И опять ни слова в ответ.
– Да как можно быть таким бездушным?! – не выдержал Марк. – Она же твоя родная дочь!
Он в ярости схватил деда за плечо, развернул к себе и посмотрел в его холодные, как бездна океана, глаза.
– Убери клешню.
Марк сам испугался своей дерзости и отдернул руку.
Дед невозмутимо продолжил есть.
– К черту! – Марк встал из-за стола и ушел в свою каюту.
Неужели это тот самый человек, с которым он, будучи ребенком, провел целое лето на острове, думал Марк, сидя на койке и глядя на волнистую от воды фотографию, на которой внук и дед стояли в обнимку. Или кто-то другой ходит по дому-сейнеру и прикидывается его родственником? От этой мысли в груди похолодело.
– Ублюдок! – Дед влетел в каюту и тыльной стороной ладони влепил Марку размашистую пощечину. – Я же сказал: не заходить!
– Я… я… Прости… я не… хотел…
– Еще раз… – Дед показал, зажатую между большим и указательным пальцем жемчужину, видимо, ту самую, что укатилась. – Убью! – пригрозил он и ушел.
Марк держался за щеку, обожженную тяжелой рукой деда, и ненависть вскипала в его жилах.
И вот Марк снова здесь. Зачем он сюда приходит уже который день? Что собирается делать? Марк знал ответы, но боялся себе в этом признаться. Боялся, что и правда сделает то, что задумал. И еще больше боялся того, что найдет.
Солнце стояло в зените.
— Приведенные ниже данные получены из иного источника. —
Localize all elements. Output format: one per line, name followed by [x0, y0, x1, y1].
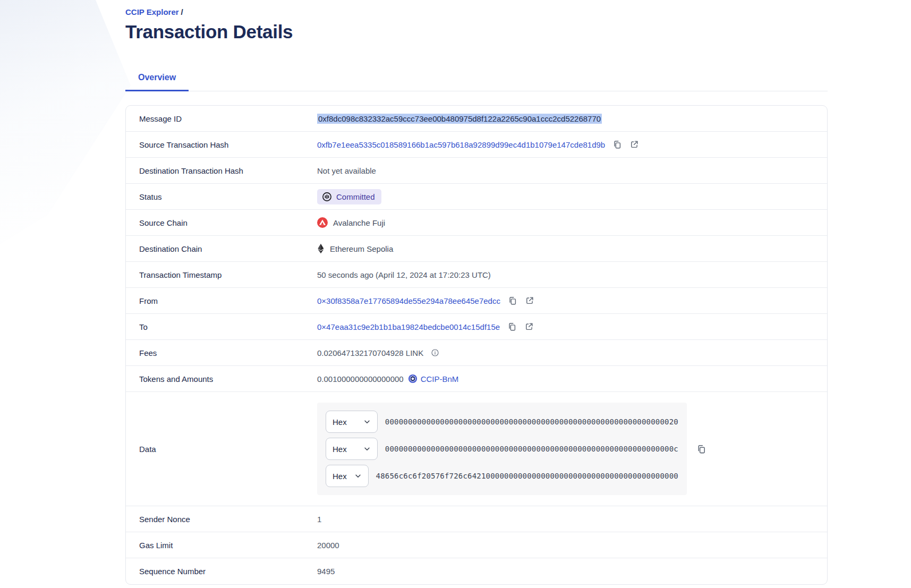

Ветер гнал волны, трепал траву и смешивал запах соленой воды с запахом сырой земли. Снизу поднимался рокот моря, с неба слетали крики чаек.
Марк стоял на утесе и смотрел на холм под камнем-памятником. Он чувствовал… Нет! Он знал каким-то необъяснимым чутьем: здесь хранится ключ к тайнам острова, и, чтобы добраться до него, придется запачкаться, переступив через свои нравственные границы.
Сегодня или никогда, решил Марк. Через несколько дней он покинет остров, но как жить на Большой земле, не терзаясь вопросами и не гадая, что же там, мать его, было? Да и мучиться от угрызений совести за не совершенное злодеяние больше нет сил. Пора отрубить больной хвост.
Марк шагнул к безымянной могиле, покрытой плоскими ракушками двустворчатых, точно чешуей, опустился на колени и стал разгребать землю руками.
Он энергично копал, не останавливаясь ни на секунду, – страшился замешкаться, увязнуть в сомнениях и отступить.
Руки устали. Скорлупки моллюсков ранили пальцы и ладони. Футболка вымокла. Лицо и шея нещадно зудели из-за земляной пыли, налипшей на вспотевшую кожу. От нестерпимой жажды слюна стала вязкой, будто слизь миксины. Марк продолжал рыть, словно одержимый. В нем снова пробудился тот, другой: хладнокровный и решительный, который помог ему в прошлый раз выбраться из пещеры.
Могила опустилась ниже уровня земли. Углубив ее еще на полметра, Марк отпрянул и пригляделся к показавшимся останкам. После придвинулся ближе и стал осторожно их обметать: две невероятно большие руки, массивные ребра, длинная изогнутая цепь крупных позвонков… и все. Ни тазовых, ни бедренных, ни берцовых костей – скелет заканчивался крестцовым изгибом.